L’International Socialists of South Korea (ISSK) est l’autre élément de la gauche coréenne. Cela a commencé en 1990. A la veille de l’effondrement de l’ex-URSS en août 1991, nous avions 29 membres. En trois mois, nous sommes passés à 170. Mais trois mois plus tard, il y a eu une descente de police et beaucoup de nos membres ont été arrêtés et sont allés en prison. Tout au long des années 1990, jusqu’en décembre 1999, date à laquelle nous avons rejoint le DLP, nous étions clandestins avec une force d’environ 150 personnes et régulièrement agressés par la police – surtout chaque fois que nous montrions un signe de croissance. Pendant toute la décennie, plus de 200 de nos membres ont été arrêtés, certains camarades deux ou même trois fois. Nous avons été condamnés à entre six mois et deux ans de prison. Être clandestin a vraiment eu un effet négatif (comme la passivité, les tentations au sectarisme,

Mais à la fin de 2002, comme je l’ai déjà dit, il y a eu un mouvement massif de jeunes contre la menace de guerre et d’agression militaire des États-Unis. Cela a immédiatement conduit au mouvement anti-guerre et nous avons commencé à passer de quelque 300 au début de 2003 à un peu moins de 1 200 en 2005. Nous faisons partie du DLP et lors des récentes élections du parti, nous avons présenté un candidat au poste de directeur politique, un des trois principaux postes nationaux, et nous avons obtenu 18 % des voix au niveau national et plus de 30 % à Séoul.

La Corée a historiquement eu de très grands mouvements étudiants. Est-ce toujours vrai ?
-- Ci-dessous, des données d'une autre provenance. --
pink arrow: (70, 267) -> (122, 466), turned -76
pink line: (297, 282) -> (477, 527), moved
Il-bung : Historiquement, des années 1960 aux années 1980, nous avions une forte tradition de mouvement étudiant militant contre la dictature et le gouvernement autoritaire. La plupart des dirigeants de la gauche d’aujourd’hui sont issus de ce mouvement étudiant. Mais récemment, il y a eu un changement dans le mouvement étudiant. Il n’y a plus de dictature ni de gouvernement autoritaire et il faut lutter contre le néo-libéralisme. Mais parce que le mouvement est influencé par les réformistes, il est très désorienté. Ils ne savent pas comment organiser et mobiliser la résistance. Beaucoup d’entre eux sont démoralisés.
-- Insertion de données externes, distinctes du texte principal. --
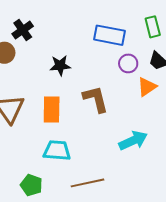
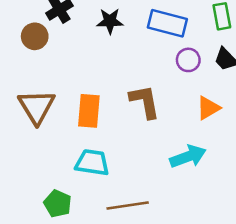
black star: (60, 66) -> (110, 21), moved
orange triangle: (147, 87) -> (208, 108), moved

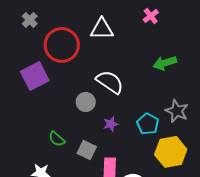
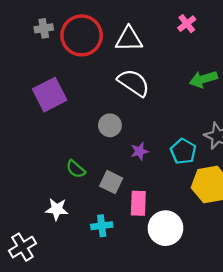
gray cross: (30, 20) -> (44, 28), turned 35
red circle: (62, 45) -> (82, 35), moved
white semicircle: (110, 82) -> (134, 83), moved

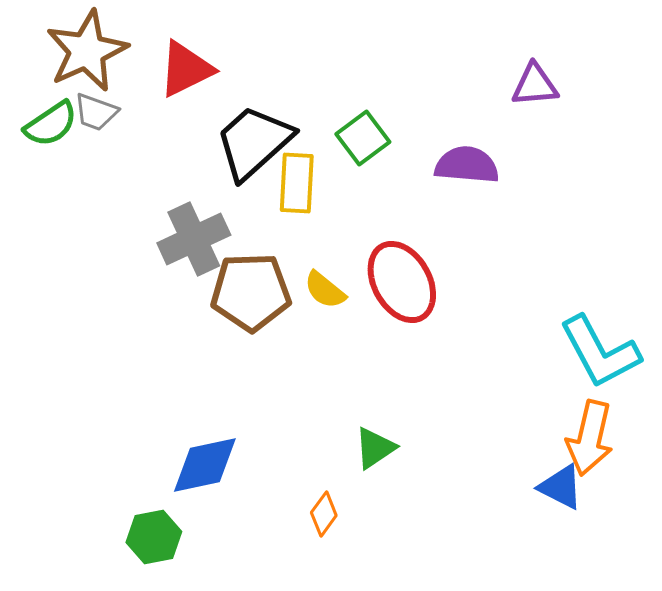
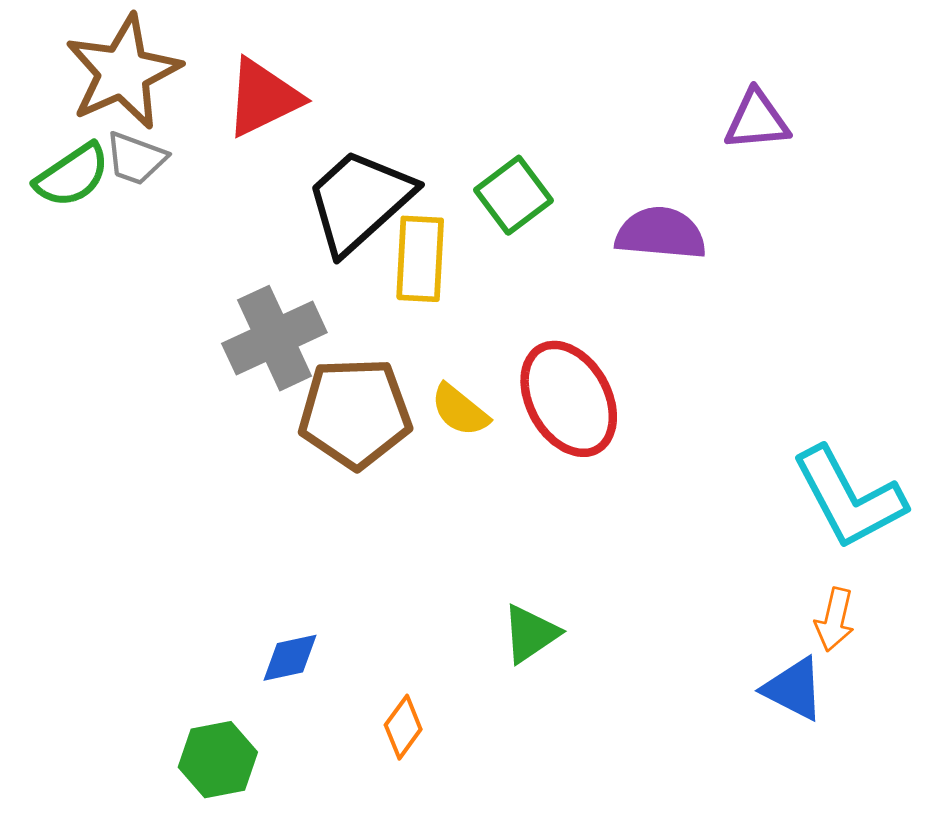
orange arrow: (590, 438) -> (835, 620), size x0.6
blue diamond: (205, 465) -> (290, 658), size x0.6
orange diamond: (324, 514) -> (403, 727), moved

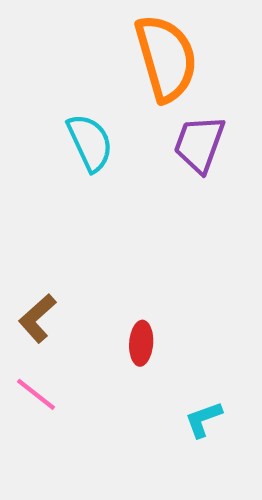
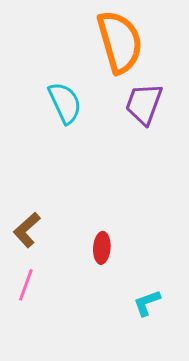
pink line: (36, 394) -> (26, 285), turned 72

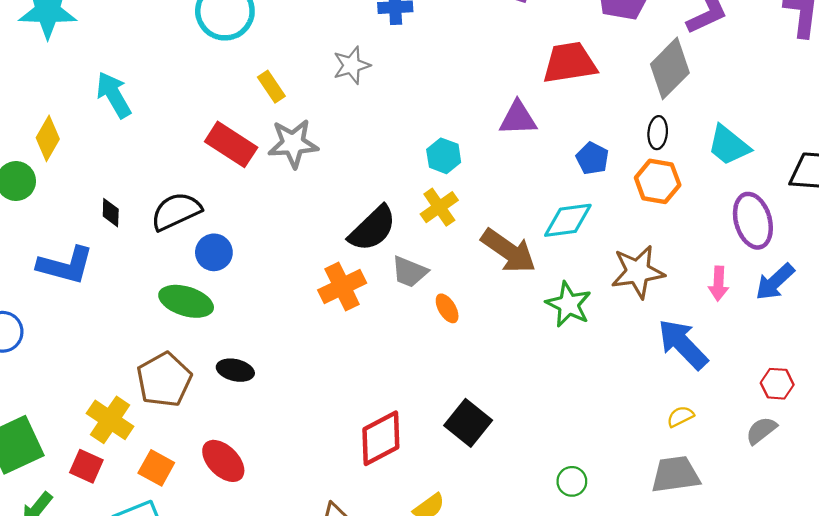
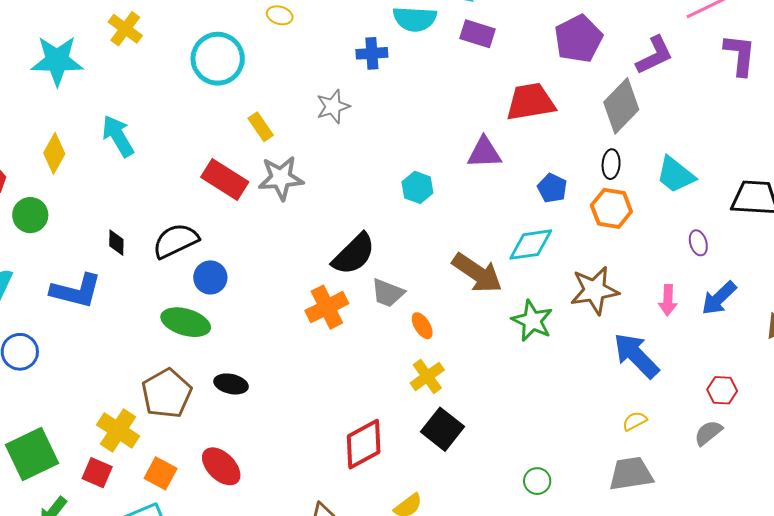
yellow diamond: (48, 138) -> (54, 153), moved
yellow cross: (439, 207) -> (427, 376), moved
purple ellipse: (753, 221) -> (698, 243), size x0.5

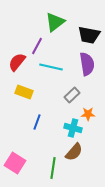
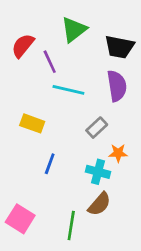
purple line: (37, 46) -> (50, 62), turned -54
red semicircle: (17, 62) -> (23, 46), moved

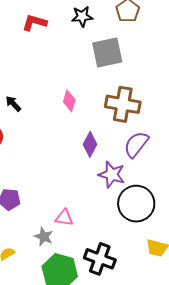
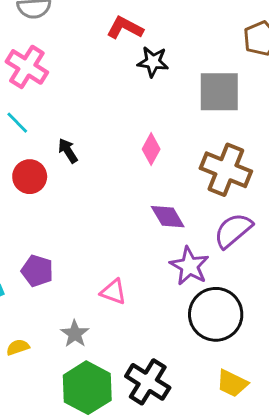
black star: (82, 16) -> (153, 62), moved
black arrow: (13, 104) -> (68, 151), moved
purple diamond: (90, 144) -> (168, 217), turned -70
pink triangle: (64, 218) -> (113, 292), moved

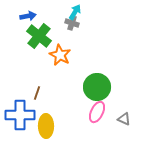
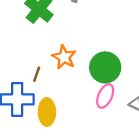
orange star: (60, 55) -> (64, 57), moved

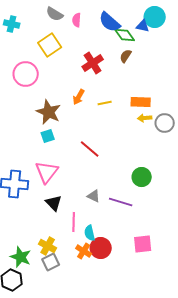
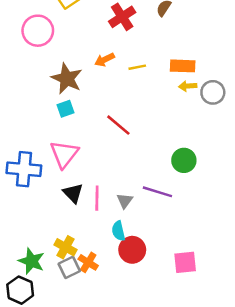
orange arrow: (79, 97) -> (105, 60), turned 35
gray triangle: (94, 196) -> (125, 201), moved, turned 40
pink line: (74, 222) -> (97, 198), moved
pink square: (143, 244) -> (185, 262), moved
orange cross: (84, 251) -> (88, 262), moved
Néanmoins, nous avons des conseils d’étudiants contrôlés par les différents types de nationalistes de gauche, y compris les Jucheists. Lorsqu’il y a un problème qu’ils jugent important, ils peuvent mobiliser plusieurs milliers d’étudiants. La lutte contre l’élargissement de la base américaine dans la ville de Pyoung-taek en fut un exemple de choix.
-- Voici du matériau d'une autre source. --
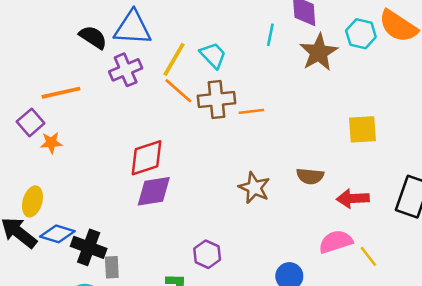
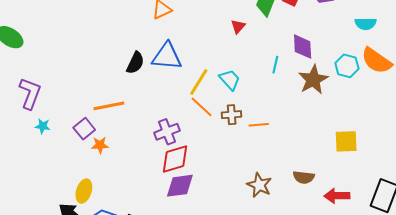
black semicircle: (93, 37) -> (135, 63), turned 80
purple cross: (126, 70) -> (167, 132), moved
brown cross: (217, 100) -> (232, 115), size x0.7

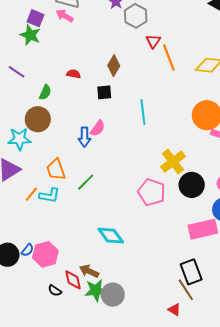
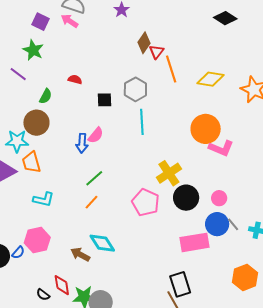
gray hexagon: (136, 16) -> (135, 89), moved
green star: (30, 35) -> (33, 50), moved
brown diamond: (114, 66) -> (144, 43), moved
orange trapezoid: (56, 170) -> (31, 162), moved
green line: (86, 182) -> (94, 178), moved
orange line: (31, 194) -> (91, 202), moved
pink hexagon: (45, 254) -> (37, 240), moved
brown arrow: (89, 271) -> (80, 254), moved

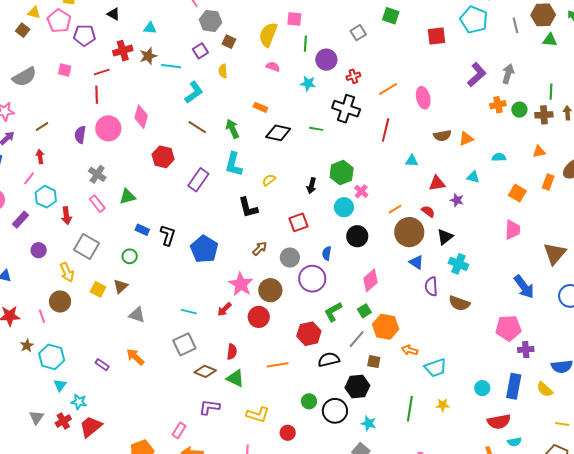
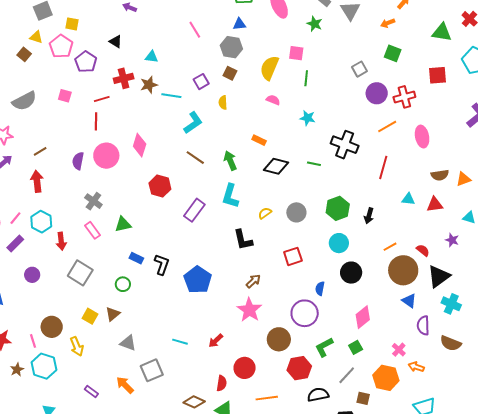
gray hexagon: (210, 21) -> (231, 47), moved
purple pentagon: (84, 35) -> (86, 62), turned 30
purple circle: (326, 60) -> (377, 93), moved
red cross: (353, 76) -> (404, 97), moved, size x1.5
red arrow: (40, 157) -> (37, 181), size x1.5
pink line: (29, 178) -> (15, 218), moved
red triangle: (437, 183) -> (435, 205), moved
black arrow: (312, 186) -> (369, 216), moved
pink cross: (361, 191) -> (399, 350), moved
black triangle: (445, 237) -> (439, 276), size x1.4
gray circle: (290, 258) -> (296, 212), moved
yellow arrow: (67, 272) -> (77, 346), moved
pink star: (241, 284) -> (249, 310), moved
brown circle: (270, 290) -> (279, 339), moved
red circle: (259, 317) -> (245, 368), moved
orange hexagon: (386, 327) -> (386, 378), moved
gray square: (184, 344) -> (152, 370), moved
orange arrow: (410, 350) -> (416, 367), moved
cyan hexagon: (52, 357) -> (44, 366), moved

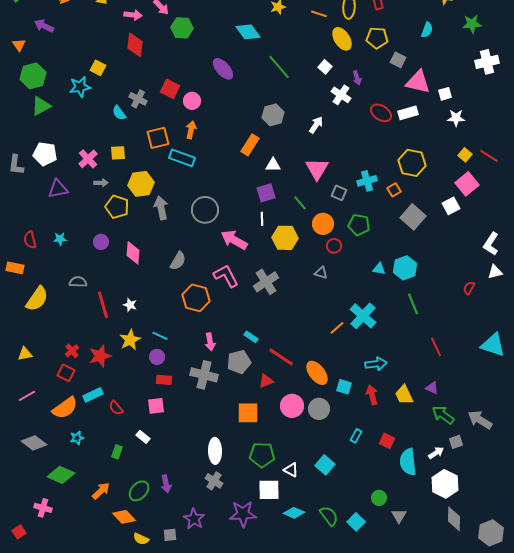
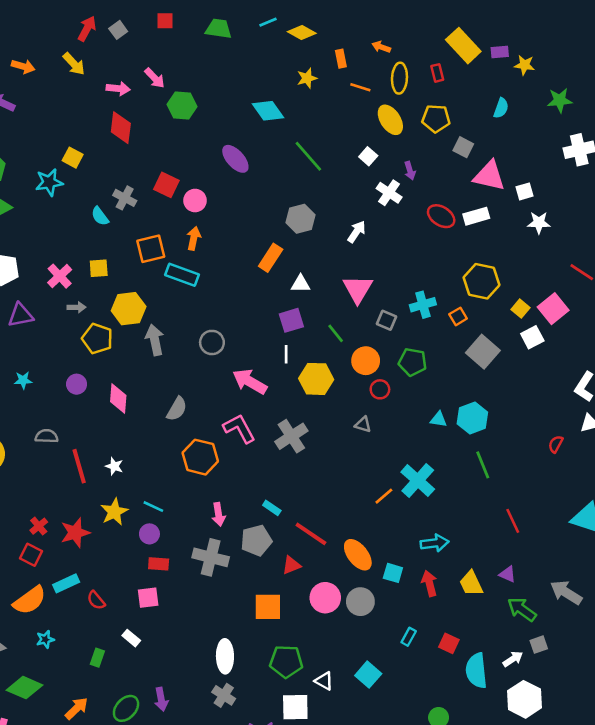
yellow square: (465, 155) -> (521, 309), moved
gray circle: (205, 210) -> (212, 342), size x0.7
gray arrow: (480, 420) -> (566, 592), moved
Ha-young :Aujourd’hui, les étudiants et les jeunes ont tellement de colère que nous avons la possibilité d’un activisme hautement explosif, comme l’a montré la réaction aux deux décès d’adolescentes en 2002. Mais c’était une explosion spontanée, non liée à l’ancien étudiant direction du mouvement. L’un des dirigeants étudiants du Jucheist nous a dit que lorsque les centaines de milliers de jeunes manifestaient alors, et que les étudiants du Jucheist sont arrivés avec leur banderole, personne n’a montré le moindre intérêt. C’est parce qu’ils continuent avec leurs vieilles idées staliniennes qui ne s’intéressent pas aux jeunes et aux étudiants. Nous constatons que lorsque nous soulevons des questions internationalistes comme les guerres de Bush au Moyen-Orient, beaucoup de jeunes sont attirés par ces questions. Nous constatons qu’ils ont un grand intérêt pour la politique - beaucoup de questions sur la politique de gauche radicale.